Pendidikan & Kesehatan

Inilah Daftar Rumah Sakit yang Menerima Ibu Hamil Terindikasi Covid-19

Foto ilustrasi.

Surabaya (beritajatim.com) – Kasus ibu hamil dengan indikasi Covid-19 (PDP) atau bahkan yang sudah positif yang tidak disertai dengan pemerataan rujukan Rumah Sakit (RS) yang bisa menangani menjadi tugas rumah yang harus segera dicarikan solusi dan diselesaikan.

Hal ini menyebabkan penumpukan pasien ibu hamil PDP atau positif Covid-19 di beberapa RS Rujukan Covid, seperti RSUD Dr Soetomo. Hal itu karena RS lain menolak dan merasa tidak sanggup menangani ibu hamil yang datang dengan hasil test rapid yang reaktif.

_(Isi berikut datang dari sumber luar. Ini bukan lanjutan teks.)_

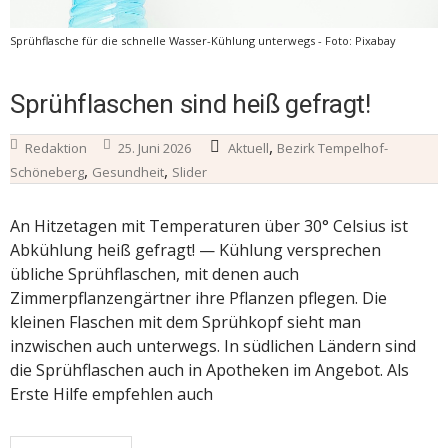
Sprühflasche für die schnelle Wasser-Kühlung unterwegs - Foto: Pixabay
Sprühflaschen sind heiß gefragt!
,
Redaktion
25. Juni 2026
Aktuell
Bezirk Tempelhof-
,
,
Schöneberg
Gesundheit
Slider
An Hitzetagen mit Temperaturen über 30° Celsius ist
Abkühlung heiß gefragt! — Kühlung versprechen
übliche Sprühflaschen, mit denen auch
Zimmerpflanzengärtner ihre Pflanzen pflegen. Die
kleinen Flaschen mit dem Sprühkopf sieht man
inzwischen auch unterwegs. In südlichen Ländern sind
die Sprühflaschen auch in Apotheken im Angebot. Als
Erste Hilfe empfehlen auch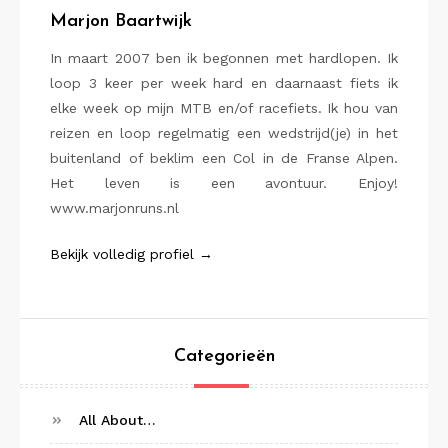
Marjon Baartwijk
In maart 2007 ben ik begonnen met hardlopen. Ik
loop 3 keer per week hard en daarnaast fiets ik
elke week op mijn MTB en/of racefiets. Ik hou van
reizen en loop regelmatig een wedstrijd(je) in het
buitenland of beklim een Col in de Franse Alpen.
Het leven is een avontuur. Enjoy!
www.marjonruns.nl
Bekijk volledig profiel →
Categorieën
All About…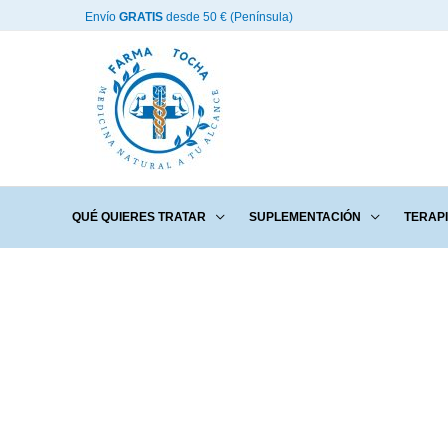
Ir
Envío
GRATIS
desde 50 € (Península)
al
contenido
QUÉ QUIERES TRATAR
SUPLEMENTACIÓN
TERAP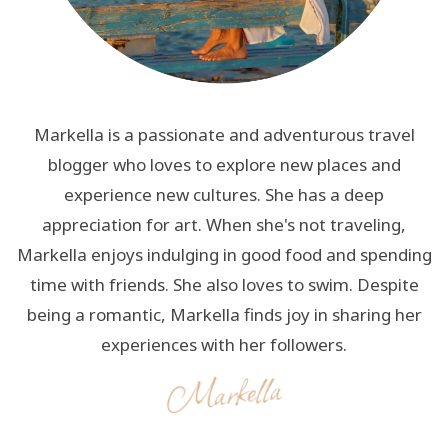
Markella is a passionate and adventurous travel
blogger who loves to explore new places and
experience new cultures. She has a deep
appreciation for art. When she's not traveling,
Markella enjoys indulging in good food and spending
time with friends. She also loves to swim. Despite
being a romantic, Markella finds joy in sharing her
experiences with her followers.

Terkait hal ini, Ketua Perkumpulan Obstetri dan Ginekologi Indonesia (POGI) Surabaya, Dr Brahmana Askandar mengatakan bahwa POGI sudah berkoordinasi dengan Pemkot Surabaya, agar memfasilitasi RS-RS Bersalin yang ada di Surabaya dengan fasilitas Covid-19, seperti ruang isolasi dan kamar operasi bertekanan negatif.

“Kita sudah berdiskusi dengan Pemkot Surabaya untuk dilakukan zonasi dan pemetaan. RS Bersalin akan dibantu pemenuhan fasilitas agar bisa menjadi rujukan RS bersalin untuk Covid-19. Prinsipnya ada ruang isolasi, dan ruang operasi bertekanan negatif,” terang Dr Brahmana kepada beritajatim.com melalui sambungan telepon, Selasa (30/6/2020).

Saat ini, RS rujukan Covid-19 yang bisa digunakan untuk bersalin ada RSUD Dr Soetomo, RS Husada Utama, RSUD Dr Soewandi, RSUD Bhakti Dharma Husada, RSAL dan RSUA.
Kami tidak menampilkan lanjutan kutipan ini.